The Talmud (Talmud, Tanit 19a n.d.) also describes a particular Jewish wonder worker who brought rain in times of a persistent drought in the Holy Land during the first century BCE. Honi ha-Meagel (Honi the Circle-Drawer) drew a circle in the ground, stood in the circle, raised his eyes (but probably not his fist) and warned God that he was not leaving the circle until God sent rain. A tiny sprinkle came. “Not enough!” shouted Honi. A deluge came. “Too much!” The entire population of Jerusalem had to flee up to the Temple Mount because of the flood waters. Finally, the right amount came. Some rabbis wanted to excommunicate Honi for his dangerous impertinence. However, common sense prevailed, and they backed off. (What if the rains suddenly stopped?). Some commentaries give a more benign interpretation of why Honi was not excommunicated. The rabbis admired him for treating God as a Father who can be badgered by his child. Whatever the case, in accordance with Jewish theology, the Talmud indicates that it was not Honi, but God himself, who produced the rain.
To summarize: for two millennia, urban religious Jews all around the world have been in effect petitioning for rain in Palestine three times a day. It should be noted: This does not mean that the focus of Judaism is the weather. It is simply being pointed out that, whatever is considered to be Judaism’s main focus, it is an empirical fact that climate issues are raised several times a day. If there has been a religion more concerned with the weather than Judaism, it has not yet been documented. The paradox is that virtually none of those diaspora Jews who for centuries prayed for rain in Palestine would have benefitted directly if the prayers were literally answered and the rain fell on Muslim farms. We will show in the analytic conclusion that in fact, despite the surface content of the liturgical texts, diaspora Jews were not in fact praying for the wellbeing of Palestinian Muslim farmers. However, first let us examine the rainfall concerns of two other religious systems.
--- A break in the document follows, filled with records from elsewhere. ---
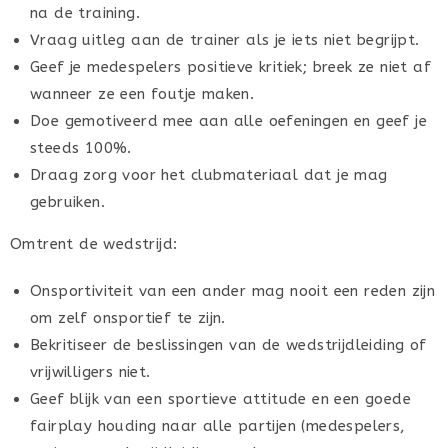
na de training.
Vraag uitleg aan de trainer als je iets niet begrijpt.
Geef je medespelers positieve kritiek; breek ze niet af
wanneer ze een foutje maken.
Doe gemotiveerd mee aan alle oefeningen en geef je
steeds 100%.
Draag zorg voor het clubmateriaal dat je mag
gebruiken.
Omtrent de wedstrijd:
Onsportiviteit van een ander mag nooit een reden zijn
om zelf onsportief te zijn.
Bekritiseer de beslissingen van de wedstrijdleiding of
vrijwilligers niet.
Geef blijk van een sportieve attitude en een goede
fairplay houding naar alle partijen (medespelers,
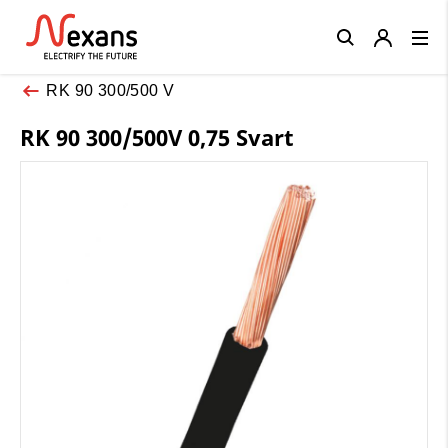
Close
RK 90 300/500 V
RK 90 300/500V 0,75 Svart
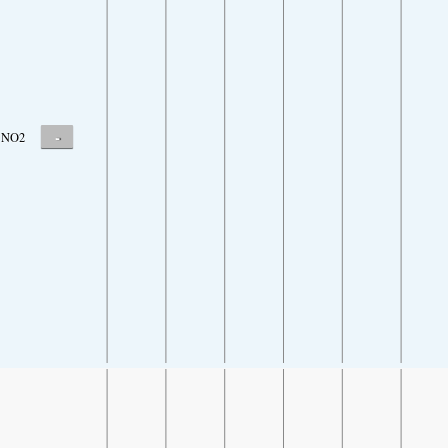
-
NO2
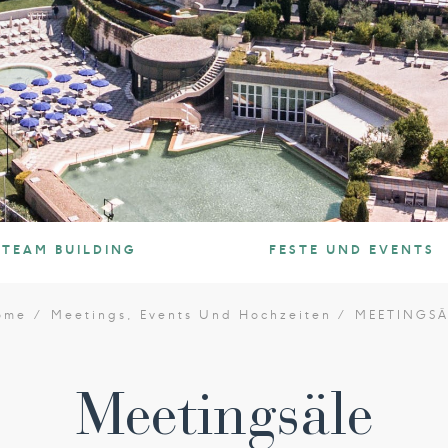
TEAM BUILDING
FESTE UND EVENTS
ome
Meetings, Events Und Hochzeiten
MEETINGSÄ
Meetingsäle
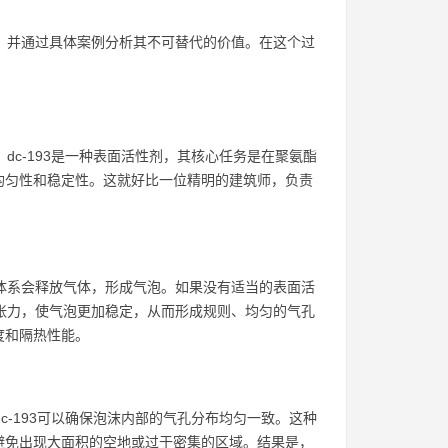
用，并通过具体案例分析其不可替代的价值。在这个过
。
dc-193是一种表面活性剂，其核心任务是在聚氨酯
均匀性和稳定性。这就好比一位精明的建筑师，负责
应体系会释放气体，形成气泡。如果没有适当的表面活
面张力，使气泡更加稳定，从而形成规则、均匀的气孔
度和隔热性能。
c-193可以确保泡沫内部的气孔分布均匀一致。这种
避免出现大面积的空地或过于密集的区域。结果是，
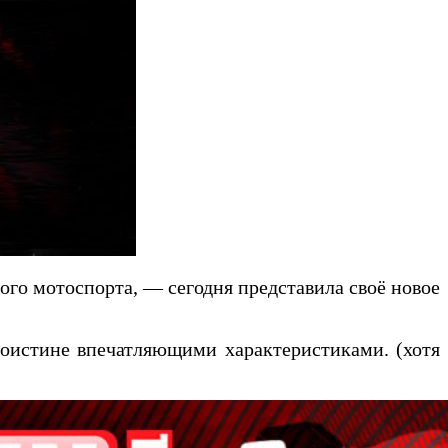
ого мотоспорта, — сегодня представила своё новое
поистине впечатляющими характеристиками. (хотя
3. Northwest China, Ethnic Religion, and Climate Concerns

3.1. Background to the Tu

The Tu People (土族) are members of one of China’s 56 officially recognized minority ethnic groups. At present (2020), there are over 200,000 of them living in different regions of China’s Northwest, principally within Qinghai Province. The importance of rainfall in the religious beliefs and practices of the Tu is closely linked to their economy. Located on the northeastern edge of the Tibetan plateau, at an average altitude of 3000 m, most Tu households still make their living from a combination of farming—principally wheat, barley, potatoes, and rapeseed (for canola oil)—and the raising of sheep, along with some horses, cattle, and pigs.
They are therefore highly dependent on rainfall. In Qinqhai Province, the rainy season is heaviest in the summer months of July and August and dwindles substantially in the winter. The rainfall rituals adapt themselves to this annual schedule. Most Tu regularly attend one or more of the multiple Tibetan Buddhist temples in the area; an outside observer might assume that they were Buddhists. However, they have also retained their own village temples. We will be examining the high level of concern with climate and crop issues in these ethnic temples.
Though not a daily concern as in Judaism, climate concerns are one of the factors that have motivated the Tu to maintain their own ethnic rituals. Whereas the literature on Judaism might fill a library and that of Vodou several bookshelves, the literature on Tu religion is much sparser.9 Subsequent to Xing’s (2015) detailed study, various aspects of their religious system were subsequently analyzed by Xing and Murray (2018, 2019). Here we will focus on their beliefs and rituals insofar as they relate to climate and rainfall.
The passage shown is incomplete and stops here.